Frustration with the 2010 Current Population Survey's America's Families and Living Arrangements tables...

Apparently, the Census Bureau thinks it is of the utmost importance to provide race and Hispanic origin detail for the few children who live with their grandparents, but does not think it important to provide race and Hispanic origin detail on homeownership by household type.


Still Want to Own

Even in the grip of the biggest housing crisis since the Great Depression, Americans remain optimistic about homeownership. Sixty-seven percent still believe housing is a safe investment, according to the latest Fannie Mae National Housing Survey fielded last summer. Eighty-four percent believe owning a home makes more sense than renting.
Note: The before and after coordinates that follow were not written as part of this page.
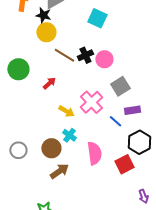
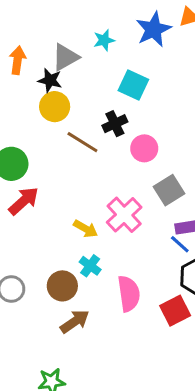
black cross: (85, 55) -> (115, 124), moved
red arrow: (49, 83) -> (24, 201), moved, size x1.5
blue line: (115, 121) -> (180, 244), moved

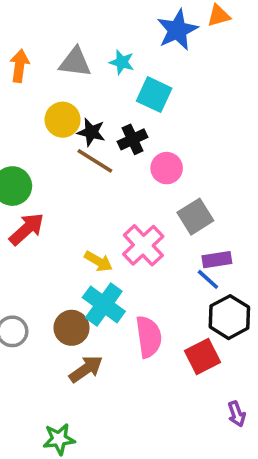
cyan star: (104, 40) -> (122, 62), moved, turned 30
gray triangle: (65, 57) -> (75, 62), turned 36
black star: (50, 80) -> (91, 132), moved
cyan cross: (90, 266) -> (104, 304), size x1.6

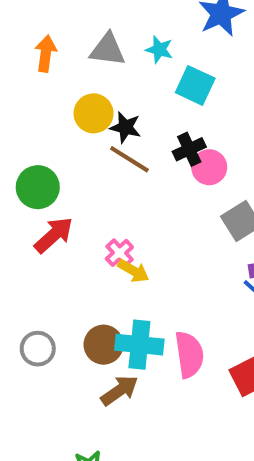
black cross: (133, 139) -> (189, 149), moved
pink cross: (143, 245) -> (119, 253), moved, size x0.6
cyan cross: (104, 304) -> (139, 345), moved, turned -30

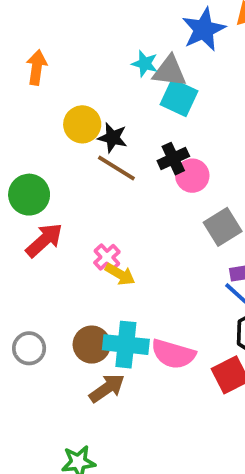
gray triangle: (108, 50) -> (170, 71), moved
pink semicircle: (189, 355) -> (173, 354), turned 114

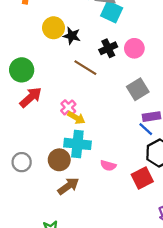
brown line: (116, 168) -> (85, 68), moved
pink circle: (192, 176) -> (134, 48), moved
cyan cross: (126, 345) -> (77, 144), moved
pink semicircle: (173, 354) -> (108, 166), size x0.6

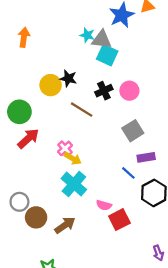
yellow circle: (54, 28) -> (51, 85), moved
blue line: (146, 129) -> (128, 173), moved
cyan cross: (77, 144) -> (74, 184), turned 35
brown circle: (59, 160) -> (36, 217), moved
red square: (142, 178) -> (119, 220), moved

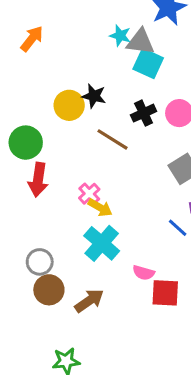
orange arrow: (24, 37) -> (32, 39), turned 30
red arrow: (28, 138) -> (38, 180), turned 140
gray circle: (19, 202) -> (40, 262), moved
red square: (119, 220) -> (165, 293), turned 30

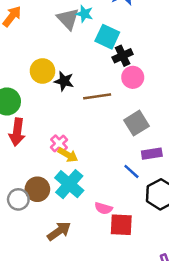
gray triangle: (140, 42) -> (68, 19), moved, turned 40
black star: (94, 96) -> (64, 81), moved
black cross: (144, 113) -> (123, 56), moved
brown line: (113, 139) -> (97, 96), moved, turned -40
brown circle: (49, 290) -> (37, 189), moved

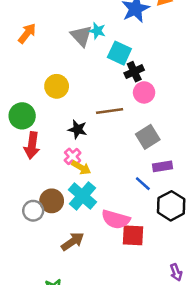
black star: (64, 81) -> (78, 129), moved
pink semicircle: (104, 208) -> (116, 219), size x1.6

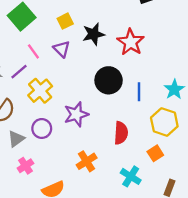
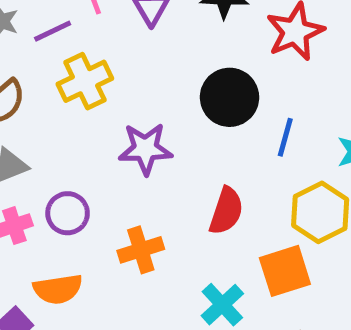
purple circle: (42, 128) -> (68, 213), moved
orange square: (155, 153) -> (285, 271), size x1.5

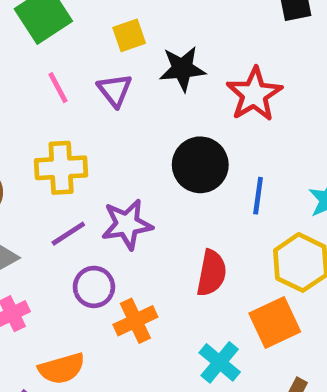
purple line: (53, 31) -> (68, 234), moved
yellow cross: (85, 81) -> (61, 168), turned 30
purple circle: (68, 213) -> (94, 287), moved

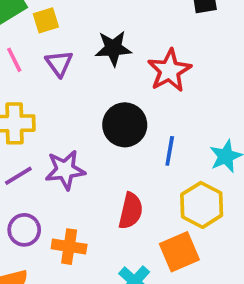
yellow square: (129, 35) -> (46, 20), moved
purple circle: (94, 287) -> (24, 230), moved
orange cross: (135, 321) -> (69, 247), turned 32

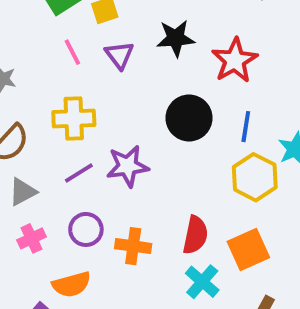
blue line: (170, 151) -> (246, 127), moved
yellow hexagon: (202, 205) -> (255, 177), moved
red semicircle: (131, 211) -> (195, 235), moved

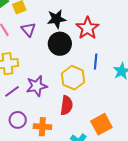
black circle: (189, 118) -> (60, 44), moved
yellow hexagon: (255, 177) -> (73, 78), moved
red semicircle: (195, 235) -> (67, 105), moved

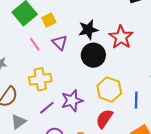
blue line: (96, 61) -> (136, 100), moved
red semicircle: (67, 105) -> (104, 119), turned -150

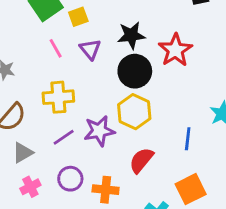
yellow hexagon: (109, 89) -> (134, 112), moved

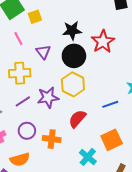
purple triangle: (90, 49) -> (43, 52), moved
blue line: (188, 139) -> (110, 104), turned 63

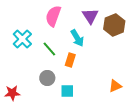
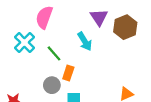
pink semicircle: (53, 16) -> (44, 17), moved
orange rectangle: (70, 60) -> (68, 73), moved

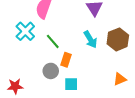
brown hexagon: (125, 27) -> (118, 39), moved
cyan arrow: (85, 41) -> (90, 39), moved

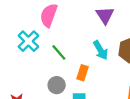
orange rectangle: (66, 60) -> (83, 73), moved

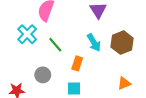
gray circle: (57, 85) -> (43, 75), moved

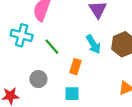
cyan cross: (27, 34) -> (22, 35), turned -30

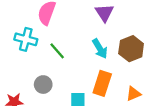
orange rectangle: (75, 67) -> (102, 83), moved, size x1.5

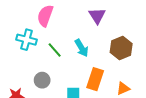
cyan arrow: (100, 49) -> (82, 48), moved

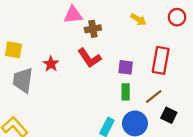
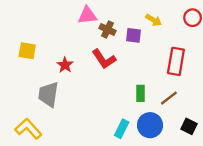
brown cross: (93, 29) -> (107, 30), turned 35
purple square: (126, 67) -> (133, 35), moved
gray trapezoid: (23, 80) -> (48, 94), moved
black square: (169, 115) -> (189, 126), moved

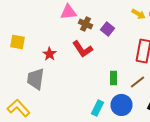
yellow arrow: (154, 20) -> (138, 14), moved
purple square: (133, 35) -> (108, 29), turned 32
Of course, most Americans--and most survey respondents--own their home. Naturally, homeowners will think they made the right choice. So how do renters feel about homeownership? According to the survey results, they are less positive than the average person but still upbeat. Fifty-four percent of renters think buying a home is a safe investment. Sixty-nine percent think owning a home makes more sense than renting. Fifty-nine percent of renters think it is a good time to buy a home. But only 38 percent say they are likely to buy a home in the next three years.

Source: Fannie Mae National Housing Survey, June-July 2010

Wednesday, February 02, 2011

The Thing about Jobs

51 million. That's how many job openings the Bureau of Labor Statistics projects for the 2008-18 decade. Two-thirds of those jobs will result from what the BLS calls "replacement needs" (retirement) rather than economic growth. Of the 51 million projected job openings, 34 million will come from replacement and only 15 million from economic growth.

The retirement decisions of aging baby boomers will determine the job prospects of the nation's younger adults.

Tuesday, February 01, 2011

Out of Date

For the past few months the Census Bureau has been releasing "new" data about women-owned businesses, Hispanic-owned businesses, and next week we will find out about black-owned businesses. Unfortunately these data are from the 2007 Survey of Business Owners. The data may provide some insight into the way things were just before the country plunged into the Great Recession, but they shed little light on how things are now.